Collect the results on the test set for later:

```
test_results['dnn_horsepower_model'] = dnn_horsepower_model.evaluate(
test_features['Horsepower'], test_labels,
verbose=0)
```

### Regression using a DNN and multiple inputs

Repeat the previous process using all the inputs. The model's performance slightly improves on the validation dataset.

```
dnn_model = build_and_compile_model(normalizer)
dnn_model.summary()
```

Model: "sequential_3" _________________________________________________________________ Layer (type) Output Shape Param # ================================================================= normalization (Normalizatio (None, 9) 19 n) dense_5 (Dense) (None, 64) 640 dense_6 (Dense) (None, 64) 4160 dense_7 (Dense) (None, 1) 65 ================================================================= Total params: 4,884 Trainable params: 4,865 Non-trainable params: 19 _________________________________________________________________

```
%%time
history = dnn_model.fit(
train_features,
train_labels,
validation_split=0.2,
verbose=0, epochs=100)
```

CPU times: user 5.33 s, sys: 912 ms, total: 6.24 s Wall time: 4.15 s

```
plot_loss(history)
```

Collect the results on the test set:

```
test_results['dnn_model'] = dnn_model.evaluate(test_features, test_labels, verbose=0)
```

## Performance

Since all models have been trained, you can review their test set performance:

```
pd.DataFrame(test_results, index=['Mean absolute error [MPG]']).T
```

These results match the validation error observed during training.

### Make predictions

You can now make predictions with the `dnn_model`

on the test set using Keras `Model.predict`

and review the loss:

```
test_predictions = dnn_model.predict(test_features).flatten()
a = plt.axes(aspect='equal')
plt.scatter(test_labels, test_predictions)
plt.xlabel('True Values [MPG]')
plt.ylabel('Predictions [MPG]')
lims = [0, 50]
plt.xlim(lims)
plt.ylim(lims)
_ = plt.plot(lims, lims)
```

It appears that the model predicts reasonably well.

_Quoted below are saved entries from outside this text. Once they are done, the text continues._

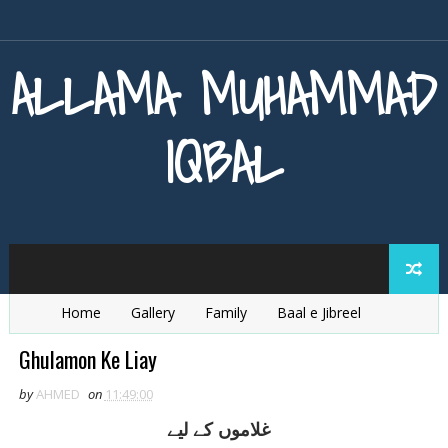
ALLAMA MUHAMMAD
IQBAL
Home
Gallery
Family
Baal e Jibreel
Zarb e Kaleem
Armaghan e Hijaz
Baang e Dra
Ghulamon Ke Liay
by
AHMED
on
11:49:00
غلاموں کے ليے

Now, check the error distribution:

```
error = test_predictions - test_labels
plt.hist(error, bins=25)
plt.xlabel('Prediction Error [MPG]')
_ = plt.ylabel('Count')
```

If you're happy with the model, save it for later use with `Model.save`

:

```
dnn_model.save('dnn_model')
```

2022-01-12 02:41:23.712940: W tensorflow/python/util/util.cc:368] Sets are not currently considered sequences, but this may change in the future, so consider avoiding using them. INFO:tensorflow:Assets written to: dnn_model/assets

If you reload the model, it gives identical output:

```
reloaded = tf.keras.models.load_model('dnn_model')
test_results['reloaded'] = reloaded.evaluate(
test_features, test_labels, verbose=0)
```

```
pd.DataFrame(test_results, index=['Mean absolute error [MPG]']).T
```

## Conclusion

This notebook introduced a few techniques to handle a regression problem. Here are a few more tips that may help:

- Mean squared error (MSE) (
`tf.losses.MeanSquaredError`

) and mean absolute error (MAE) (`tf.losses.MeanAbsoluteError`

) are common loss functions used for regression problems. MAE is less sensitive to outliers. Different loss functions are used for classification problems. - Similarly, evaluation metrics used for regression differ from classification.
- When numeric input data features have values with different ranges, each feature should be scaled independently to the same range.
- Overfitting is a common problem for DNN models, though it wasn't a problem for this tutorial. Visit the Overfit and underfit tutorial for more help with this.